Many of us may remember the Sokal hoax of 1996. Alan Sokal, a physics professor, successfully published a hoax article in Social Text in order to ridicule humanities scholarship. More recently, last fall, John Bohannon, a journalist for Science, sent out a significantly scientifically flawed “spoof” article about a wonder drug. He sent the article to 304 open access journals. The majority of these journals published the “spoof” article. Why did he do this? He wanted to prove that open access journals offer very little or no peer-review. Many of the journals were listed in the main portal for open access journals, the Directory of Open Access Journals aka DOAJ.
The first question to ask is why so many open access journals accepted the sham article. The answer, although not obvious, is that there is a dark side to open access: predatory publishers.
Predatory publishers have always existed in various guises. Most academics are familiar with the vanity-press style monograph publishers that exist to help authors get their work into print. Even in commercial journal publishing unethical practices are not atypical (try googling “fake Elsevier journals“). Junket-y conferences are another face of predatory publishing.
Nefarious publishers have always existed but the new twist comes with technology. Anyone can install a free publishing platform and call themselves a journal publisher. This is great but also problematic. New “gold” open access journals can be launched easily. Some open access journals charge authors article processing charges to help cover costs.
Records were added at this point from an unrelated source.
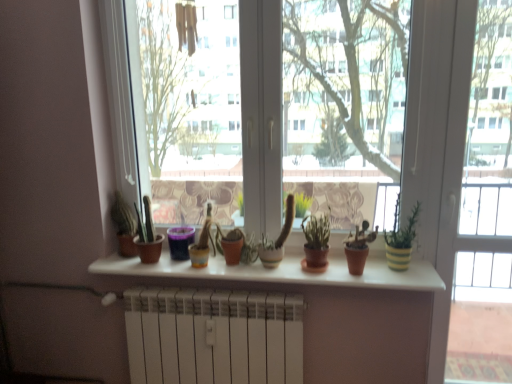 What do you see at coordinates (180, 242) in the screenshot?
I see `purple plastic cup at center, the first flowerpot when ordered from left to right` at bounding box center [180, 242].

Find the location of `matte terracotta pot at center, arranged as the second flowerpot when viewed from the left`. matte terracotta pot at center, arranged as the second flowerpot when viewed from the left is located at coordinates (232, 250).

Looking at this image, how much space does yellow striped pot at right, which is the second houseplant from left to right, occupy horizontally?

It is 6.03 inches.

In order to face green matte plant at center, which is the second houseplant from right to left, should I rotate leftwards or rightwards?

A 8.235 degree turn to the right will do.

The height and width of the screenshot is (384, 512). Describe the element at coordinates (316, 241) in the screenshot. I see `green matte plant at center, which is the second houseplant from right to left` at that location.

The image size is (512, 384). What do you see at coordinates (213, 337) in the screenshot?
I see `white matte radiator at lower center` at bounding box center [213, 337].

Locate an element on the screen. The width and height of the screenshot is (512, 384). purple plastic cup at center, the first flowerpot when ordered from left to right is located at coordinates (180, 242).

Which of these two, yellow striped pot at right, which is the second houseplant from left to right, or white matte radiator at lower center, is smaller?

Smaller between the two is yellow striped pot at right, which is the second houseplant from left to right.

From the picture: Is yellow striped pot at right, the 1th houseplant positioned from the right, facing towards white matte radiator at lower center?

No, yellow striped pot at right, the 1th houseplant positioned from the right, is not oriented towards white matte radiator at lower center.

In the scene shown: Is transparent glass window at center facing towards white matte radiator at lower center?

No, transparent glass window at center is not aimed at white matte radiator at lower center.

Between point (269, 201) and point (208, 361), which one is positioned behind?

The point (269, 201) is behind.

Based on the photo, considering the sizes of objects transparent glass window at center and white matte radiator at lower center in the image provided, who is bigger, transparent glass window at center or white matte radiator at lower center?

transparent glass window at center.

How different are the orientations of transparent glass window at center and green matte plant at center, which is the 1th houseplant from left to right, in degrees?

The facing directions of transparent glass window at center and green matte plant at center, which is the 1th houseplant from left to right, are 0.562 degrees apart.

From the image's perspective, between transparent glass window at center and green matte plant at center, which is the second houseplant from right to left, who is located below?

green matte plant at center, which is the second houseplant from right to left, from the image's perspective.

Does transparent glass window at center turn towards green matte plant at center, which is the 1th houseplant from left to right?

Yes, transparent glass window at center is aimed at green matte plant at center, which is the 1th houseplant from left to right.

Considering the relative positions of transparent glass window at center and green matte plant at center, which is the second houseplant from right to left, in the image provided, is transparent glass window at center behind green matte plant at center, which is the second houseplant from right to left,?

No, transparent glass window at center is closer to the viewer.

From a real-world perspective, which is physically above, green matte plant at center, which is the 1th houseplant from left to right, or purple plastic cup at center, which ranks as the 2th flowerpot in right-to-left order?

green matte plant at center, which is the 1th houseplant from left to right.

Between green matte plant at center, which is the 1th houseplant from left to right, and purple plastic cup at center, the first flowerpot when ordered from left to right, which one is positioned behind?

purple plastic cup at center, the first flowerpot when ordered from left to right, is behind.

Based on their positions, is green matte plant at center, which is the second houseplant from right to left, located to the left or right of purple plastic cup at center, the first flowerpot when ordered from left to right?

Based on their positions, green matte plant at center, which is the second houseplant from right to left, is located to the right of purple plastic cup at center, the first flowerpot when ordered from left to right.

Is matte terracotta pot at center, arranged as the second flowerpot when viewed from the left, to the right of green matte plant at center, which is the second houseplant from right to left, from the viewer's perspective?

In fact, matte terracotta pot at center, arranged as the second flowerpot when viewed from the left, is to the left of green matte plant at center, which is the second houseplant from right to left.

From the image's perspective, is matte terracotta pot at center, arranged as the second flowerpot when viewed from the left, on top of green matte plant at center, which is the 1th houseplant from left to right?

No, from the image's perspective, matte terracotta pot at center, arranged as the second flowerpot when viewed from the left, is not above green matte plant at center, which is the 1th houseplant from left to right.

Can you tell me how much matte terracotta pot at center, which is the 1th flowerpot from right to left, and green matte plant at center, which is the second houseplant from right to left, differ in facing direction?

There is a 1.45-degree angle between the facing directions of matte terracotta pot at center, which is the 1th flowerpot from right to left, and green matte plant at center, which is the second houseplant from right to left.

Does point (231, 245) come closer to viewer compared to point (308, 248)?

No, (231, 245) is further to viewer.

Considering the positions of objects yellow striped pot at right, the 1th houseplant positioned from the right, and matte terracotta pot at center, arranged as the second flowerpot when viewed from the left, in the image provided, who is in front, yellow striped pot at right, the 1th houseplant positioned from the right, or matte terracotta pot at center, arranged as the second flowerpot when viewed from the left,?

Positioned in front is yellow striped pot at right, the 1th houseplant positioned from the right.

Considering the relative sizes of yellow striped pot at right, the 1th houseplant positioned from the right, and matte terracotta pot at center, arranged as the second flowerpot when viewed from the left, in the image provided, is yellow striped pot at right, the 1th houseplant positioned from the right, thinner than matte terracotta pot at center, arranged as the second flowerpot when viewed from the left,?

Indeed, yellow striped pot at right, the 1th houseplant positioned from the right, has a lesser width compared to matte terracotta pot at center, arranged as the second flowerpot when viewed from the left.

From the image's perspective, who appears lower, yellow striped pot at right, the 1th houseplant positioned from the right, or matte terracotta pot at center, arranged as the second flowerpot when viewed from the left?

matte terracotta pot at center, arranged as the second flowerpot when viewed from the left, is shown below in the image.

Can you confirm if yellow striped pot at right, which is the second houseplant from left to right, is positioned to the right of matte terracotta pot at center, which is the 1th flowerpot from right to left?

Indeed, yellow striped pot at right, which is the second houseplant from left to right, is positioned on the right side of matte terracotta pot at center, which is the 1th flowerpot from right to left.

From a real-world perspective, does matte terracotta pot at center, arranged as the second flowerpot when viewed from the left, sit lower than purple plastic cup at center, the first flowerpot when ordered from left to right?

Yes, from a real-world perspective, matte terracotta pot at center, arranged as the second flowerpot when viewed from the left, is under purple plastic cup at center, the first flowerpot when ordered from left to right.

Can you confirm if matte terracotta pot at center, arranged as the second flowerpot when viewed from the left, is wider than purple plastic cup at center, which ranks as the 2th flowerpot in right-to-left order?

Correct, the width of matte terracotta pot at center, arranged as the second flowerpot when viewed from the left, exceeds that of purple plastic cup at center, which ranks as the 2th flowerpot in right-to-left order.

Considering the relative sizes of matte terracotta pot at center, arranged as the second flowerpot when viewed from the left, and purple plastic cup at center, the first flowerpot when ordered from left to right, in the image provided, is matte terracotta pot at center, arranged as the second flowerpot when viewed from the left, smaller than purple plastic cup at center, the first flowerpot when ordered from left to right,?

Indeed, matte terracotta pot at center, arranged as the second flowerpot when viewed from the left, has a smaller size compared to purple plastic cup at center, the first flowerpot when ordered from left to right.

You are a GUI agent. You are given a task and a screenshot of the screen. Output one action in this format:
    pyautogui.click(x=<x>, y=<y>)
    Task: Click on the houseplant that is the 2nd one when counting upward from the white matte radiator at lower center (from the image's perspective)
    This screenshot has height=384, width=512.
    Given the screenshot: What is the action you would take?
    pyautogui.click(x=401, y=240)

I want to click on window screen in front of the white matte radiator at lower center, so click(257, 105).

Looking at the image, which one is located further to green matte plant at center, which is the second houseplant from right to left, yellow striped pot at right, which is the second houseplant from left to right, or transparent glass window at center?

Among the two, transparent glass window at center is located further to green matte plant at center, which is the second houseplant from right to left.

Looking at the image, which one is located closer to purple plastic cup at center, the first flowerpot when ordered from left to right, matte terracotta pot at center, which is the 1th flowerpot from right to left, or yellow striped pot at right, which is the second houseplant from left to right?

matte terracotta pot at center, which is the 1th flowerpot from right to left.

When comparing their distances from transparent glass screen door at right, does matte terracotta pot at center, which is the 1th flowerpot from right to left, or matte white shelf at center seem closer?

matte white shelf at center lies closer to transparent glass screen door at right than the other object.

Looking at the image, which one is located further to yellow striped pot at right, which is the second houseplant from left to right, matte white shelf at center or transparent glass screen door at right?

transparent glass screen door at right lies further to yellow striped pot at right, which is the second houseplant from left to right, than the other object.

When comparing their distances from matte white shelf at center, does yellow striped pot at right, which is the second houseplant from left to right, or matte terracotta pot at center, arranged as the second flowerpot when viewed from the left, seem closer?

yellow striped pot at right, which is the second houseplant from left to right, is closer to matte white shelf at center.

When comparing their distances from green matte plant at center, which is the 1th houseplant from left to right, does white matte radiator at lower center or yellow striped pot at right, the 1th houseplant positioned from the right, seem further?

white matte radiator at lower center.

Looking at the image, which one is located closer to green matte plant at center, which is the 1th houseplant from left to right, white matte radiator at lower center or matte white shelf at center?

matte white shelf at center is closer to green matte plant at center, which is the 1th houseplant from left to right.

Which object lies nearer to the anchor point purple plastic cup at center, which ranks as the 2th flowerpot in right-to-left order, green matte plant at center, which is the 1th houseplant from left to right, or transparent glass screen door at right?

green matte plant at center, which is the 1th houseplant from left to right, is positioned closer to the anchor purple plastic cup at center, which ranks as the 2th flowerpot in right-to-left order.

What are the coordinates of `flowerpot between purple plastic cup at center, which ranks as the 2th flowerpot in right-to-left order, and transparent glass screen door at right` in the screenshot? It's located at (232, 250).

Identify the location of houseplant located between purple plastic cup at center, the first flowerpot when ordered from left to right, and yellow striped pot at right, the 1th houseplant positioned from the right, in the left-right direction. This screenshot has height=384, width=512. (316, 241).

Locate an element on the screen. The height and width of the screenshot is (384, 512). window screen located between purple plastic cup at center, which ranks as the 2th flowerpot in right-to-left order, and yellow striped pot at right, which is the second houseplant from left to right, in the left-right direction is located at coordinates (257, 105).

The image size is (512, 384). What are the coordinates of `houseplant between transparent glass window at center and yellow striped pot at right, which is the second houseplant from left to right, in the horizontal direction` in the screenshot? It's located at (316, 241).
This is most common in the STEM fields where authors build these fees into their grants and/or can get funding from their universities.
As in the past, there is good money to be made on the backs of desperate and/or naïve scholars rushing towards tenure and promotion. Now the process is as simple as submitting a paper online.
Predatory publishers have mushroomed, spinning off vaguely named and copycat titled journals. Spam emails lure in new fish.
Many of us first learned about predatory publishers from a New York Times piece about Jeffrey Beall, an academic librarian, and his crusade to save us from the predators by listing them on his blog. Beall’s “list” was the A to Z of what we knew about predatory publishing. And then came Bohannon.
Bohannon’s sting caused a firestorm, but his method was flawed. Why not also probe how many toll-access publishers would accept the article? Bohannon’s conclusions were dubious–the majority of journals in the Directory of Open Access Journals actually rejected the article and a majority on Beall’s list accepted the article. Yet in the aftermath, there has been considerable hand-wringing. The question was now:
Who is policing open access?
Those creepy predatory journals are giving open access a bad name!
In response, I recommend that everyone read “On the mark? Responses to a sting” as well as librarian Barbara Fister’s thoughtful comments on the issue. There are also helpful organizations including OASPA, COPE, and SPARC Europe Seal for Open Access Journals in addition to the broader SPARC organization.
But what happens when a discovery tool takes on a bigger role?
DOAJ tightened inclusion standards after the sting and now offers a seal of approval. The new standards are not without flaws: (paid) registration with CrossRef is difficult for small and/or one-off open access publishers. However, DOAJ should be lauded for their efforts to keep the predatory publishers at bay. At least 114 journals were removed from DOAJ after the Bohannon scandal.
But Dorothea Salo in the aforementioned group commentary “On the mark?” notes:
This is progress, but a cursory examination of the new DOAJ criteria shows that they are crediting good practices such as peer review, rather than punishing bad practices such as email spam, falsely-listed editors, and junkety conferences. … Its program simply does not suffice to eliminate all the scammers and scammy practices.
It’s still too early to tell if DOAJ’s efforts will make a difference. We need much more public education about gold open access and how it differs entirely from predatory publishing. The recent scandal involving Springer and IEEE publishing 120 “gibberish” papers is further evidence that scholarly communications based on peer-review needs reform. Is open peer-review the answer? Are predatory publishers just an expression of a transitional period and will they wither as open access grows to the stage where it is widely understood and embraced?